Target system / organ toxicity

Any other information on results incl. tables

RESULTS of DRF Study:

All rats survived till their scheduled necropsy. No signs of toxicity were recorded in all administered animals of all tested groups during the observation period. Variability observed in body weight and food consumption were not treatment related and both recorded parameters were not influenced with the test item administration. No treatment-related changes were found in the red blood cells, white blood cells and coagulation parameters. The decrease in APTT values in dose group D1 was probably no treatment related. No treatment related changes were observed during the study in the clinical chemistry and urinalysis parameters monitored. No gross pathology findings were found during necropsy of the animals. In conclusion, 14 days oral administration of tin sulfide at doses of 500 and 1000 mg/kg body weight/day in rats was safe and well tolerated. Based on the obtained results it was proposed to design the 90-day Subchronic Toxicity Study with doses of 100, 300 and 1000 mg/kg body weight/day.

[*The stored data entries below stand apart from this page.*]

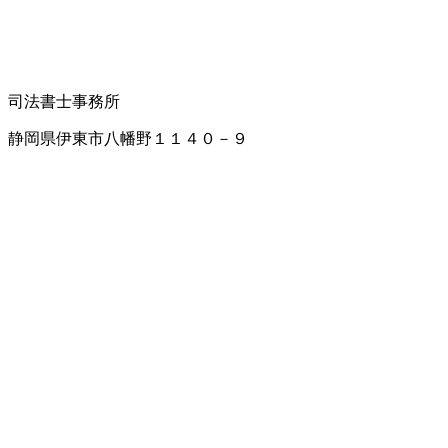
司法書士事務所
静岡県伊東市八幡野１１４０－９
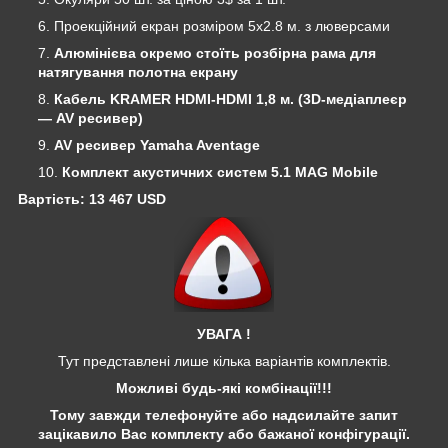
Проекційний екран розміром 5х2.8 м. з люверсами
Алюмінієва окремо стоїть розбірна рама для
натягування полотна екрану
Кабель KRAMER HDMI-HDMI 1,8 м. (3D-медіаплеєр
― AV ресивер)
AV ресивер
Yamaha Aventage
Комплект акустичних систем 5.1
MAG Mobile
Вартість: 13 467 USD
УВАГА !
Тут представлені лише кілька варіантів комплектів.
Можливі будь-які комбінації!!!
Тому завжди телефонуйте або надсилайте запит
зацікавило Вас комплекту або бажаної конфігурації.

Applicant's summary and conclusion

Conclusions:

Tin sulfide showed no effects considered as adverse in a subchronic toxicity study according to OECD guideline 409. The NOAEL was defined at 1000 mg/kg and the NOEL at 300 mg/kg.

Executive summary:

A 90-day study according to OECD guideline 409 with tin sulfide was performed in rats to provide information on the possible health hazards likely to arise from repeated oral exposure over a prolonged period of time covering post-weaning maturation and growth well into adulthood. Three treated groups were administered with doses of 100 mg and 300mg/kg and 1000 mg/kg bw per day. Tin sulfide caused a slight increase in food consumption, associated with slight increases in body weight and serum glucose concentrations in females dosed at 1000 mg/kg. These were however not considered as adverse effects. Slight dose dependent decreases in serum Na and Cl, varying within physiological range, were observed. Except for the above mentioned changes, tin sulfide did not cause any negative effect on body weight, food consumption, ophthalmoscopy, hematology and clinical chemistry parameters and organ weights. Tin sulfide further did not cause any organ weight changes nor gross or histopathological changes in the liver, kidneys, gastrointestinal tract or other organs of survived animals indicate of a toxic effect. Under the test conditions used, 90-day administration of the test item to rats was safe and well tolerated up to the dose of 1000 mg/kg bw/day. The NOAEL was defined at 1000mg/kg and the NOEL at 300 mg/kg.